● **Work instruction**: Word for word, set down every line of the entries below from the line with "For every named" to the line with "Alle Cookies ablehnen (811, 533)", including both, and no other line.

● **Data section**:
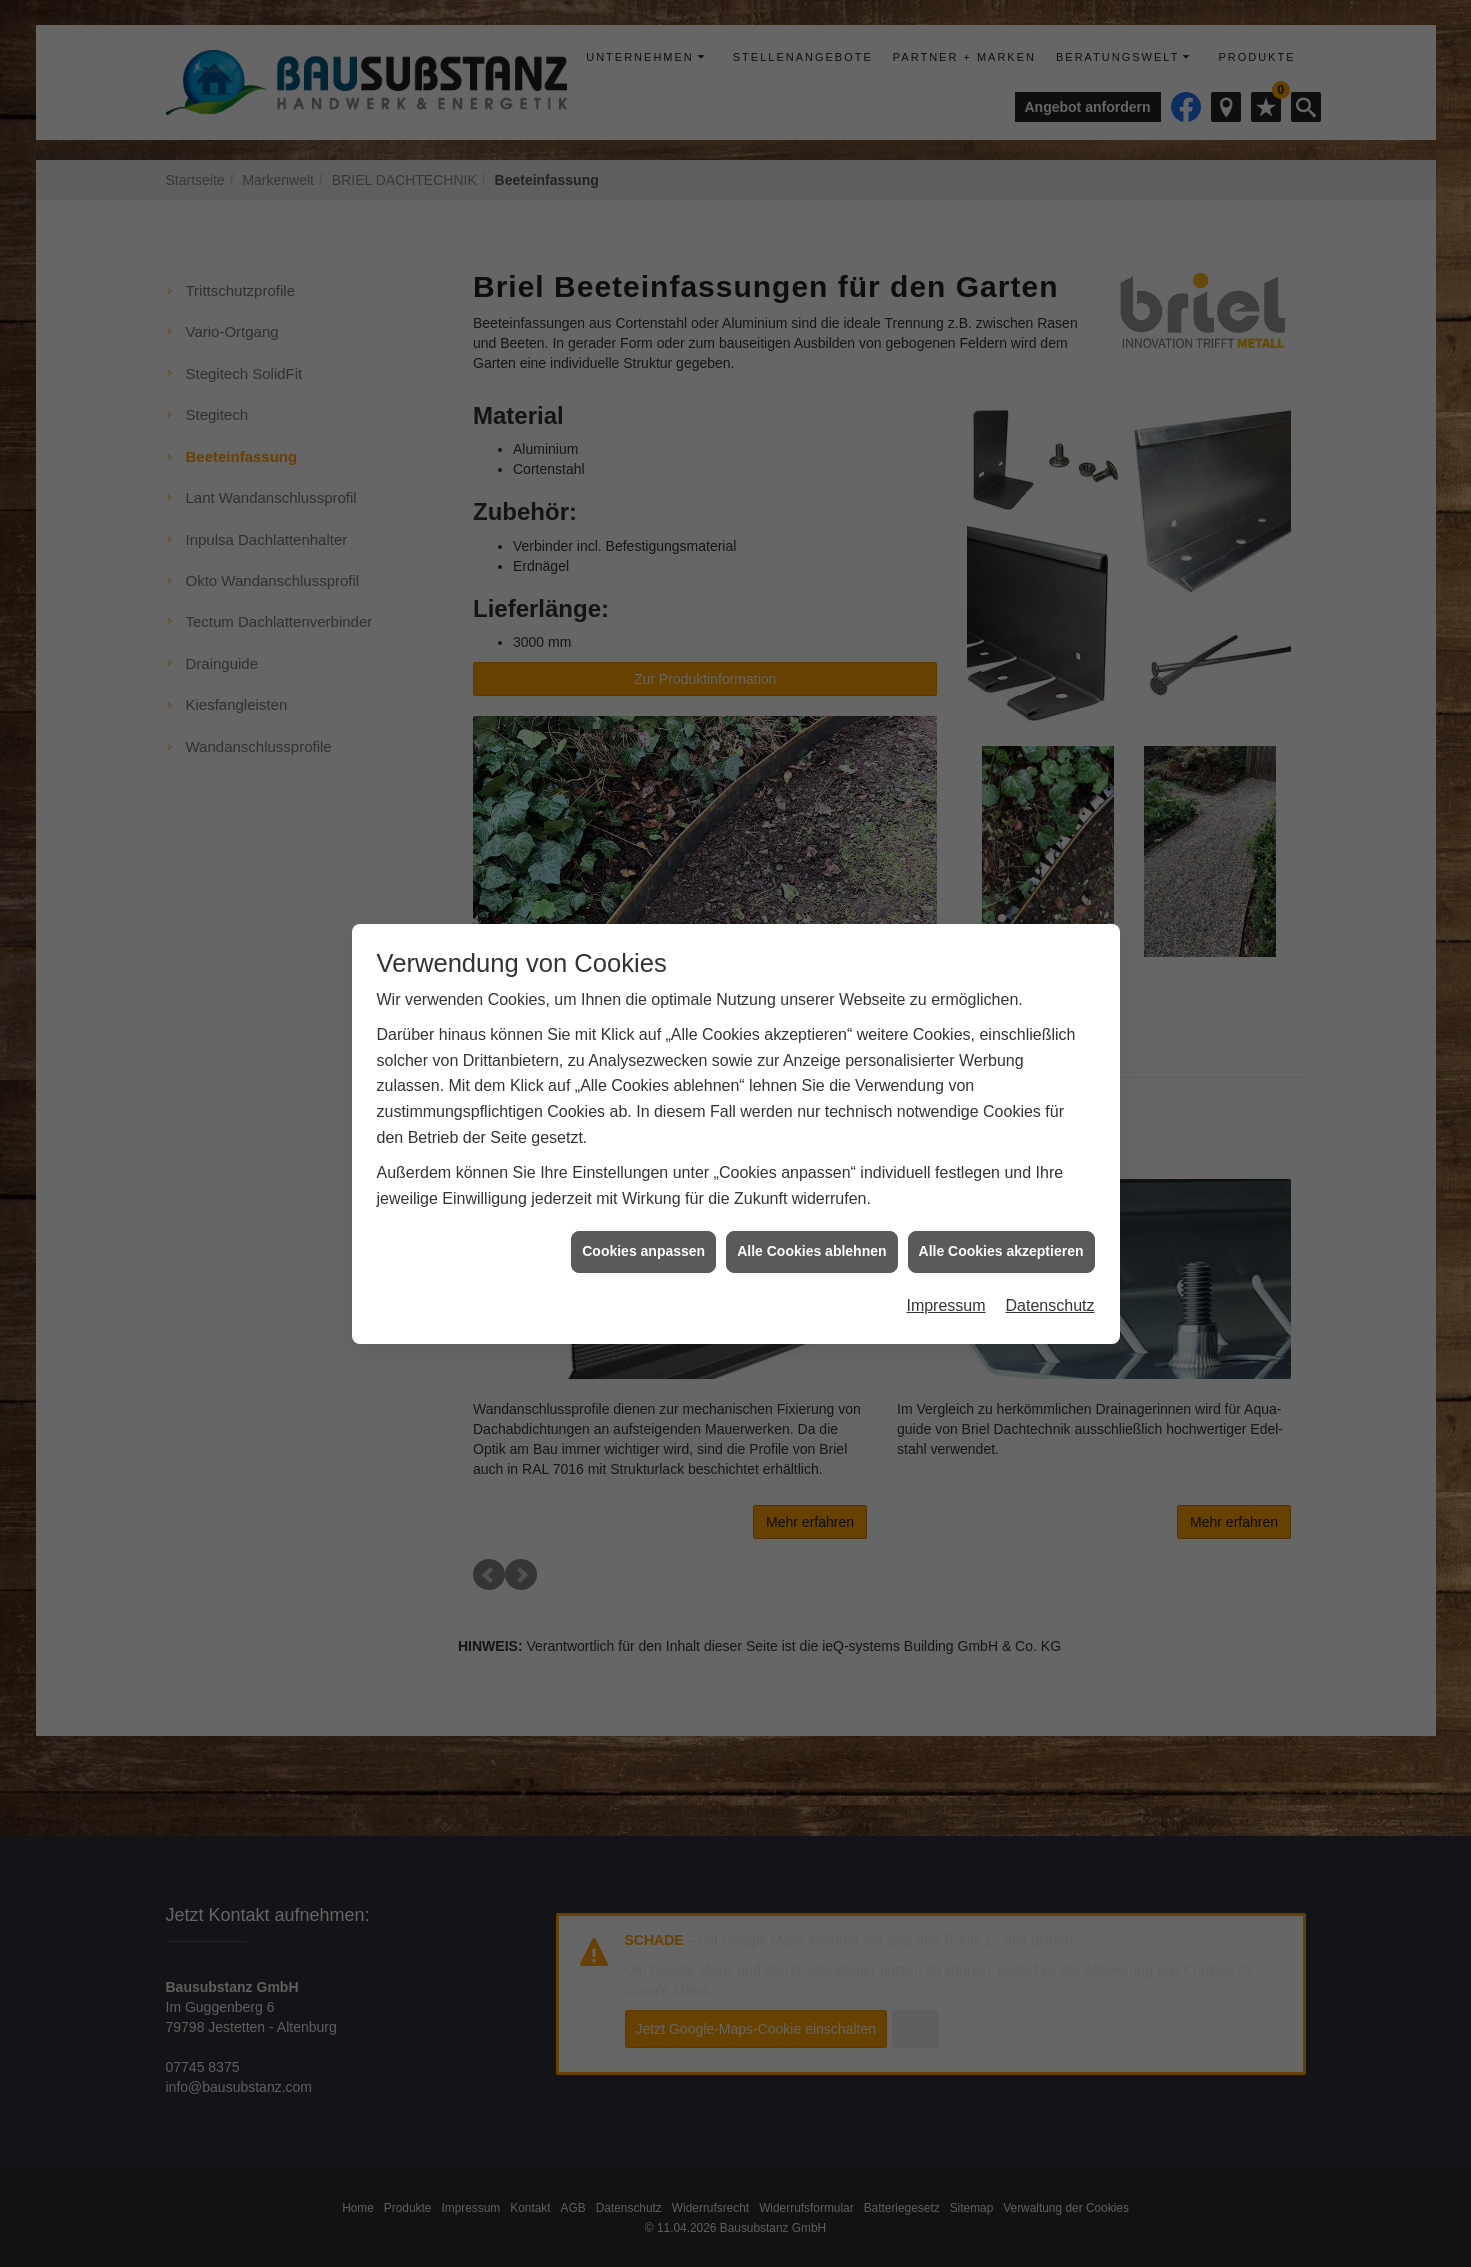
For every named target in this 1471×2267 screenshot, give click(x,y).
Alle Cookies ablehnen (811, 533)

...

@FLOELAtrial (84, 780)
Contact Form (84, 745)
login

● **Response box**:
For every named target in this 1471×2267 screenshot, give click(x,y).
Alle Cookies ablehnen (811, 533)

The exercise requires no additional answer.